[Collected data]
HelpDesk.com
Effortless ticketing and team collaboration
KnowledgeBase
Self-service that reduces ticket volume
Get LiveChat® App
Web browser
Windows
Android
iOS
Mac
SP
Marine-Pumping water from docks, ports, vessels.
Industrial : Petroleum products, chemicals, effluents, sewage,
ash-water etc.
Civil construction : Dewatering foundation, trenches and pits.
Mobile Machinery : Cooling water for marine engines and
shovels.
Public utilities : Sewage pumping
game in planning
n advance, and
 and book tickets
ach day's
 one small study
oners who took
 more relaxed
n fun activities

--

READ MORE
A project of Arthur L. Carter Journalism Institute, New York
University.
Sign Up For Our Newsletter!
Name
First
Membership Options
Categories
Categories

...

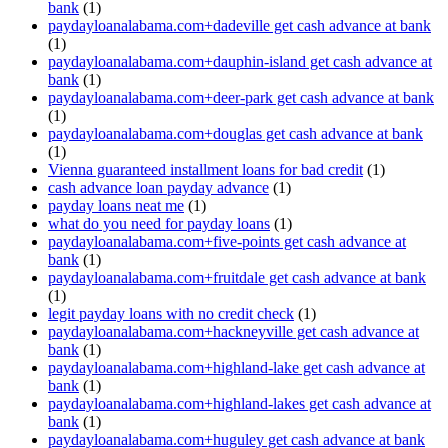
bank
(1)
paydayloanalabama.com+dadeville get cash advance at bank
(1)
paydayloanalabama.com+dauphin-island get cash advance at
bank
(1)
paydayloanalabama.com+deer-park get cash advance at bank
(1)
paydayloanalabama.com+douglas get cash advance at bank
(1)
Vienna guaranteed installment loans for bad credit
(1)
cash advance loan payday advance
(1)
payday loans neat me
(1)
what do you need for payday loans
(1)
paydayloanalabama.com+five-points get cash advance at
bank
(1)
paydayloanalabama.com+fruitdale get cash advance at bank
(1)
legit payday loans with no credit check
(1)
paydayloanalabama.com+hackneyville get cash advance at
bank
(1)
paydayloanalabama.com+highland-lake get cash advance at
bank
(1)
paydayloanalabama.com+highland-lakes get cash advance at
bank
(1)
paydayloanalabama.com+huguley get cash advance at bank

» **Your assignment**: Which lines above run from the one containing "HelpDesk.com" down to the one containing "n fun activities"? Repeat exactly those, both ends included, and nothing else.

» **Completed task**:
HelpDesk.com
Effortless ticketing and team collaboration
KnowledgeBase
Self-service that reduces ticket volume
Get LiveChat® App
Web browser
Windows
Android
iOS
Mac
SP
Marine-Pumping water from docks, ports, vessels.
Industrial : Petroleum products, chemicals, effluents, sewage,
ash-water etc.
Civil construction : Dewatering foundation, trenches and pits.
Mobile Machinery : Cooling water for marine engines and
shovels.
Public utilities : Sewage pumping
game in planning
n advance, and
 and book tickets
ach day's
 one small study
oners who took
 more relaxed
n fun activities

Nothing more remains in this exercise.